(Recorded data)
*-*-*
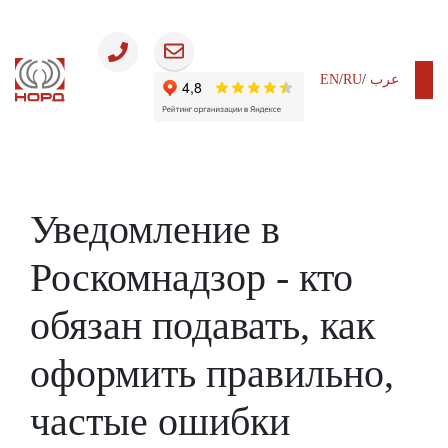
EN
/
RU
/
عرب
Законодательство
Уведомление в
Роскомнадзор - кто
обязан подавать, как
оформить правильно,
частые ошибки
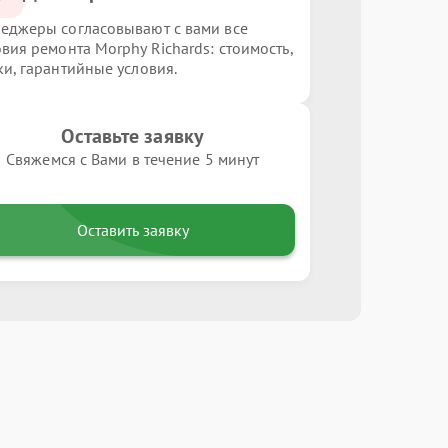
еджеры согласовывают с вами все
овия ремонта Morphy Richards: стоимость,
ки, гарантийные условия.
Оставьте заявку
Свяжемся с Вами в течение 5 минут
Оставить заявку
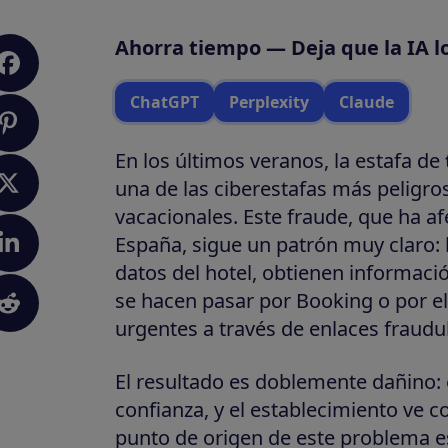
Ahorra tiempo — Deja que la IA l
ChatGPT
Perplexity
Claude
En los últimos veranos, la estafa de
una de las ciberestafas más peligro
vacacionales. Este fraude, que ha a
España, sigue un patrón muy claro: 
datos del hotel, obtienen informaci
se hacen pasar por Booking o por el
urgentes a través de enlaces fraudu
El resultado es doblemente dañino: 
confianza, y el establecimiento ve 
punto de origen de este problema e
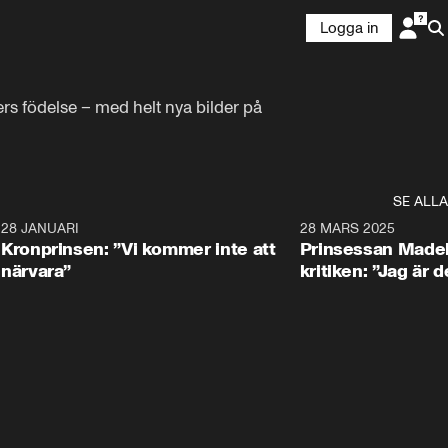
Logga in
rs födelse – med helt nya bilder på 
SE ALLA
5
28 JANUARI
1:20
28 MARS 2025
Kronprinsen: ”Vi kommer inte att
Prinsessan Madel
närvara”
kritiken: ”Jag är d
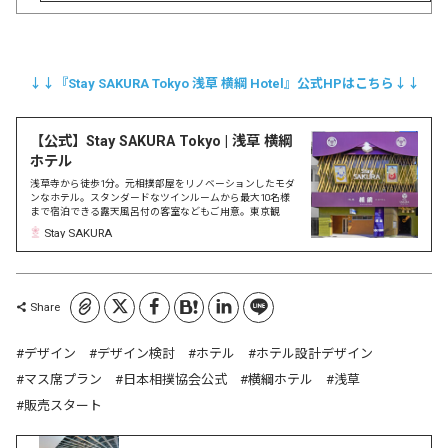
↓↓『Stay SAKURA Tokyo 浅草 横綱 Hotel』公式HPはこちら↓↓
【公式】Stay SAKURA Tokyo | 浅草 横綱
ホテル
浅草寺から徒歩1分。元相撲部屋をリノベーションしたモダ
ンなホテル。スタンダードなツインルームから最大10名様
まで宿泊できる露天風呂付の客室などもご用意。東京観
光、ビジネス、大人数の家族旅行や合宿などにおすすめで
Stay SAKURA
す。
コピーしました
Share
デザイン
デザイン検討
ホテル
ホテル設計デザイン
マス席プラン
日本相撲協会公式
横綱ホテル
浅草
販売スタート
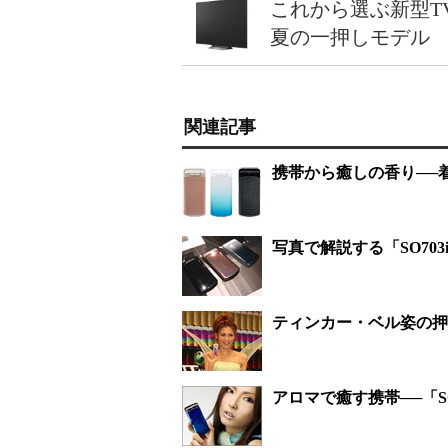
これから選ぶ新型T
夏の一押しモデル
関連記事
携帯から癒しの香り──着
写真で解説する「SO703
ティンカー・ベル姿の押切
アロマで癒す携帯──「SO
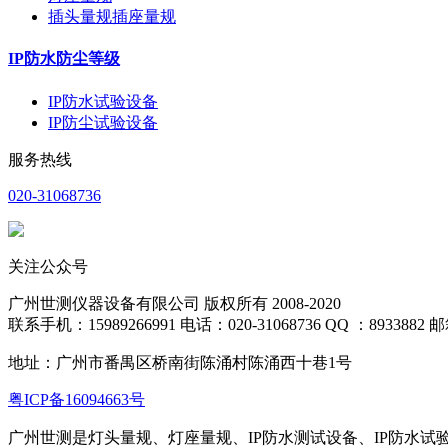
插头量规插座量规
IP防水防尘等级
IP防水试验设备
IP防尘试验设备
服务热线
020-31068736
关注公众号
广州世测仪器设备有限公司 版权所有 2008-2020
联系手机：15989266991 电话：020-31068736 QQ ：8933882 邮箱
地址：
广州市番禺区桥南街陈涌村陈涌西十巷1号
粤ICP备16094663号
广州世测是灯头量规、灯座量规、IP防水测试设备、IP防水试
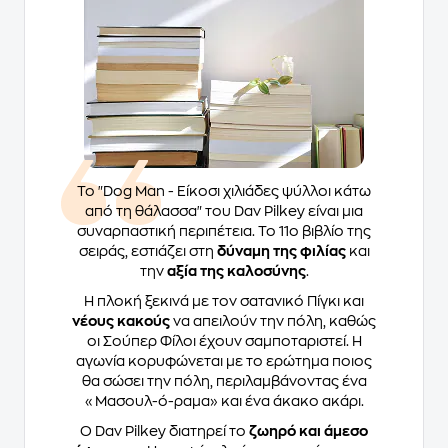
Το "Dog Man - Είκοσι χιλιάδες ψύλλοι κάτω
από τη θάλασσα" του Dav Pilkey είναι μια
συναρπαστική περιπέτεια. Το 11ο βιβλίο της
σειράς, εστιάζει στη
δύναμη της φιλίας
και
την
αξία της καλοσύνης
.
Η πλοκή ξεκινά με τον σατανικό Πίγκι και
νέους κακούς
να απειλούν την πόλη, καθώς
οι Σούπερ Φίλοι έχουν σαμποταριστεί. Η
αγωνία κορυφώνεται με το ερώτημα ποιος
θα σώσει την πόλη, περιλαμβάνοντας ένα
«Μασουλ-ό-ραμα» και ένα άκακο ακάρι.
Ο Dav Pilkey διατηρεί το
ζωηρό και άμεσο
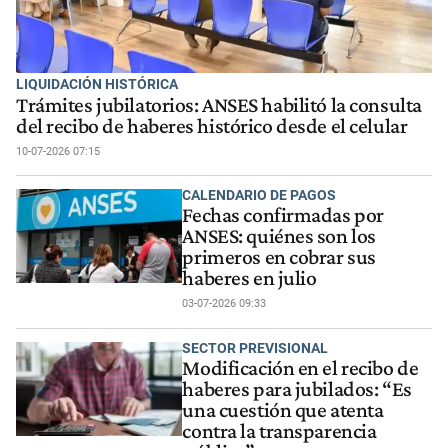
LIQUIDACIÓN HISTÓRICA
Trámites jubilatorios: ANSES habilitó la consulta
del recibo de haberes histórico desde el celular
10-07-2026 07:15
CALENDARIO DE PAGOS
Fechas confirmadas por
ANSES: quiénes son los
primeros en cobrar sus
haberes en julio
03-07-2026 09:33
SECTOR PREVISIONAL
Modificación en el recibo de
haberes para jubilados: “Es
una cuestión que atenta
contra la transparencia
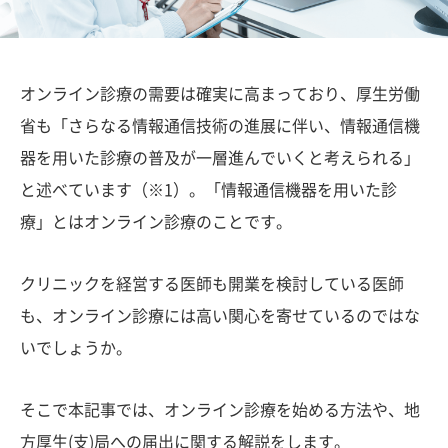
オンライン診療の需要は確実に高まっており、厚生労働
省も「さらなる情報通信技術の進展に伴い、情報通信機
器を用いた診療の普及が一層進んでいくと考えられる」
と述べています（※1）。「情報通信機器を用いた診
療」とはオンライン診療のことです。
クリニックを経営する医師も開業を検討している医師
も、オンライン診療には高い関心を寄せているのではな
いでしょうか。
そこで本記事では、オンライン診療を始める方法や、地
方厚生(支)局への届出に関する解説をします。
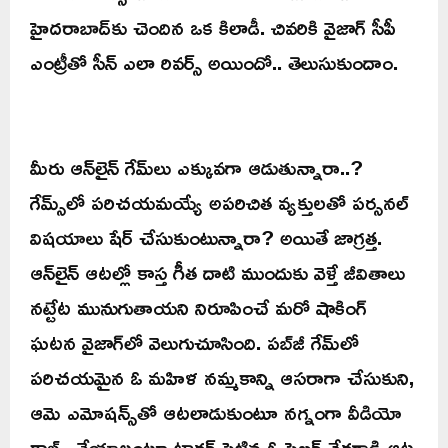
హైదరాబాద్‌కు చెందిన ఒక కిలాడీ. చివరికి వైజాగ్ సీపీ
ఎంట్రీతో సీన్ ఎలా రివర్స్ అయిందో.. తెలుసుకుందాం.
మీరు ఆన్‌లైన్ గేమ్‌లు ఎక్కువగా ఆడుతున్నారా..?
గేమ్స్‌లో పరిచయమయ్యే అపరిచిత వ్యక్తులతో పర్సనల్
విషయాలు షేర్ చేసుకుంటున్నారా? అయితే జాగ్రత్త.
ఆన్‌లైన్ ఆటల్లో కాస్త గీత దాటి ముందుకు వెళ్తే జీవితాలు
నట్టేట మునుగుతాయని నిరూపించే మరో షాకింగ్
ఘటన వైజాగ్‌లో వెలుగుచూసింది. పబ్‌జీ గేమ్‌లో
పరిచయమైన ఓ మహిళ నమ్మకాన్ని ఆసరాగా చేసుకుని,
ఆమె ఎమోషన్స్‌తో ఆటలాడుకుంటూ నగ్నంగా వీడియో
కాల్స్ చేయాలంటూ టార్చర్ పెట్టిన ఓ సైబర్ నేరగాడి ఆట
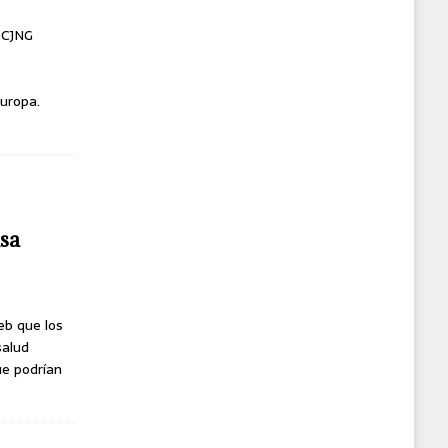
l CJNG
uropa.
usa
eb que los
salud
ue podrían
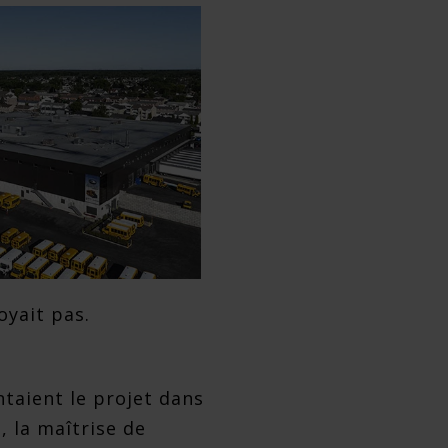
voyait pas.
taient le projet dans
, la maîtrise de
*-*-*
■ TASK OBJECTIVE ■
Nothing but the lines from the line containing "03-07-2026 09:33" through the end of the data, both ends included, is to be reproduced, exactly as written and without the pictures.

■ TASK RESULT ■
03-07-2026 09:33
SECTOR PREVISIONAL
Modificación en el recibo de
haberes para jubilados: “Es
una cuestión que atenta
contra la transparencia
オンライン診療の需要は確実に高まっており、厚生労働
省も「さらなる情報通信技術の進展に伴い、情報通信機
器を用いた診療の普及が一層進んでいくと考えられる」
と述べています（※1）。「情報通信機器を用いた診
療」とはオンライン診療のことです。
クリニックを経営する医師も開業を検討している医師
も、オンライン診療には高い関心を寄せているのではな
いでしょうか。
そこで本記事では、オンライン診療を始める方法や、地
方厚生(支)局への届出に関する解説をします。
హైదరాబాద్‌కు చెందిన ఒక కిలాడీ. చివరికి వైజాగ్ సీపీ
ఎంట్రీతో సీన్ ఎలా రివర్స్ అయిందో.. తెలుసుకుందాం.
మీరు ఆన్‌లైన్ గేమ్‌లు ఎక్కువగా ఆడుతున్నారా..?
గేమ్స్‌లో పరిచయమయ్యే అపరిచిత వ్యక్తులతో పర్సనల్
విషయాలు షేర్ చేసుకుంటున్నారా? అయితే జాగ్రత్త.
ఆన్‌లైన్ ఆటల్లో కాస్త గీత దాటి ముందుకు వెళ్తే జీవితాలు
నట్టేట మునుగుతాయని నిరూపించే మరో షాకింగ్
ఘటన వైజాగ్‌లో వెలుగుచూసింది. పబ్‌జీ గేమ్‌లో
పరిచయమైన ఓ మహిళ నమ్మకాన్ని ఆసరాగా చేసుకుని,
ఆమె ఎమోషన్స్‌తో ఆటలాడుకుంటూ నగ్నంగా వీడియో
కాల్స్ చేయాలంటూ టార్చర్ పెట్టిన ఓ సైబర్ నేరగాడి ఆట
l CJNG
uropa.
usa
eb que los
salud
ue podrían
voyait pas.
taient le projet dans
, la maîtrise de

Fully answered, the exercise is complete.